Generic versions of Nexavar should be permitted for a number of reasons. Consider the facts.
The Patents Controller on March 12, 2012 had in a well-reasoned landmark order awarded the Hyderabad-based Natco Pharma a compulsory licence (CL) on sorafenib tosylate, an anti-cancer drug made by the patentee Bayer. Bayer had appealed against this order. The recent decision by the Chennai-based IPAB (Intellectual Property Appellate Board) upholds the order essentially validating the arguments of the earlier decision. Natco was refused voluntary licence by Bayer earlier, which made the grounds for issuing the CL stronger.
The earlier order had relied on Section 84 (1) (a, b and c) of the Patents Act, which says after three years of grant of a patent, a CL can be issued to any applicant on any of the following grounds, namely: (a) that the reasonable requirements of the public with respect to the patented invention have not been satisfied, or (b) that the patented invention is not available to the public at a reasonably affordable price, or (c) that the patented invention is not ‘worked’ (manufactured to some satisfactory extent) in the territory of India.
Bayer’s branded version of sorafenib, Nexavar, cost the patient Rs 2.80 lakh per month for 120 tablets (or Rs 33.65 lakh per year), whereas the generic version of the same was being offered by Natco for Rs 8,880 for a month’s dosage. Cipla which was marketing the drug at a price that cost the patient around Rs 30,000 for a month’s dosage, reduced the price such to less than Rs 7,000 per month. Clearly, the Bayer version of sorafenib was overpriced and hence deemed unaffordable.
The IPAB also concurred that reasonable requirements of the public were not satisfied nor the patent worked within India. The term ‘working the patent’ is not defined in the Patents Act. The IPAB has admitted ‘working’ could mean importation in some circumstances. But it is not clear why Bayer could not make the drug in India, if Natco and Cipla could.
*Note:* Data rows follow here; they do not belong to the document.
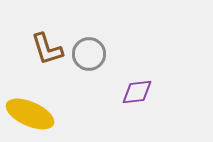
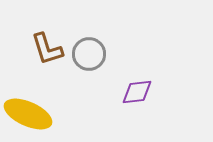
yellow ellipse: moved 2 px left
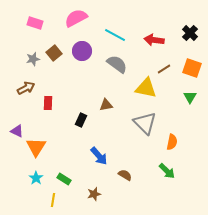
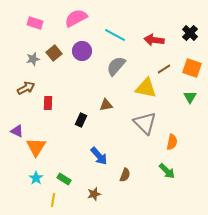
gray semicircle: moved 1 px left, 2 px down; rotated 85 degrees counterclockwise
brown semicircle: rotated 80 degrees clockwise
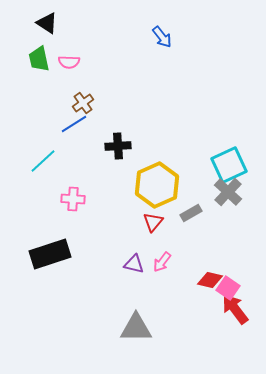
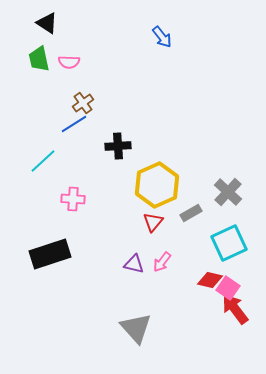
cyan square: moved 78 px down
gray triangle: rotated 48 degrees clockwise
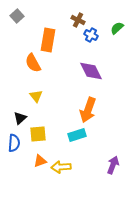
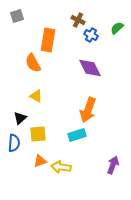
gray square: rotated 24 degrees clockwise
purple diamond: moved 1 px left, 3 px up
yellow triangle: rotated 24 degrees counterclockwise
yellow arrow: rotated 12 degrees clockwise
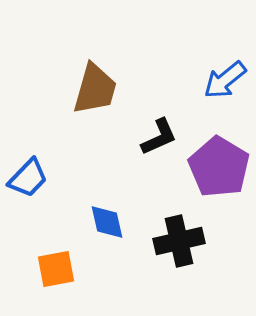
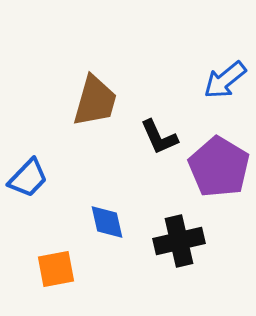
brown trapezoid: moved 12 px down
black L-shape: rotated 90 degrees clockwise
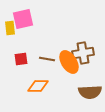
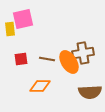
yellow rectangle: moved 1 px down
orange diamond: moved 2 px right
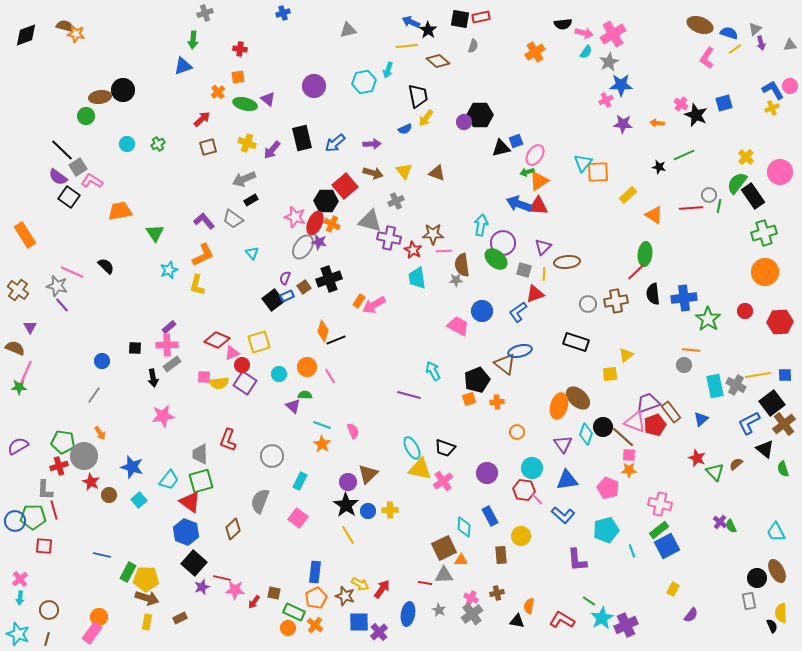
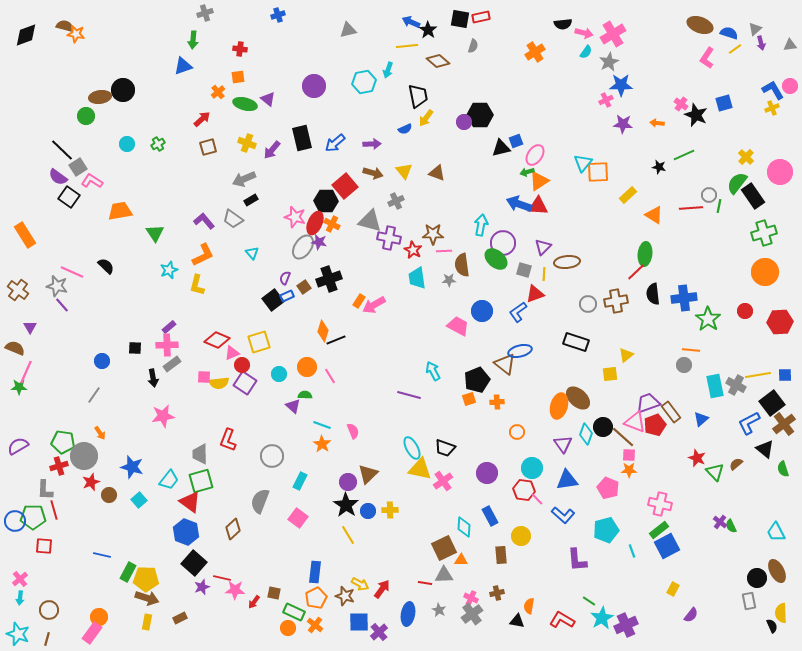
blue cross at (283, 13): moved 5 px left, 2 px down
gray star at (456, 280): moved 7 px left
red star at (91, 482): rotated 24 degrees clockwise
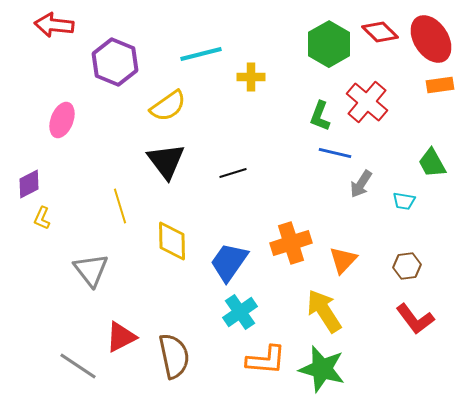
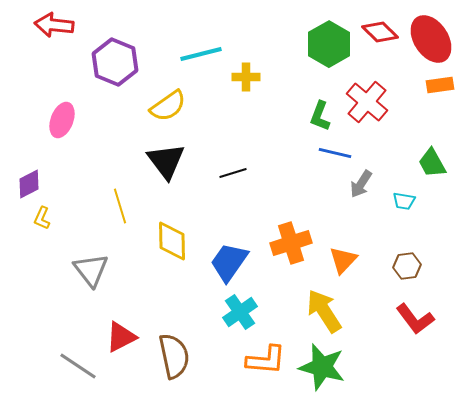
yellow cross: moved 5 px left
green star: moved 2 px up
CLs are, let us be clear, well within the TRIPS and Doha Agreements. One would urge the Government of India to issue CLs on all such useful drugs such as the anti-cancer drugs — trastuzumab, ixabepilone and dasatinib — and many others for AIDS, etc. instead of going about it piecemeal (as apparently advised by the Department of Industrial Policy and Promotion). They are all as a class unaffordable. A Department of Pharmaceuticals committee has come out with a formula for price negotiation for patented drugs.
The formula they have proposed is illogical. And more importantly, once we agree to price negotiation, the logic of issuing CLs becomes weak. Indeed it is a move calculated to kill, defacto if not dejure, the law on granting CLs.
The author is with LOCOST and All India Drug Action Network.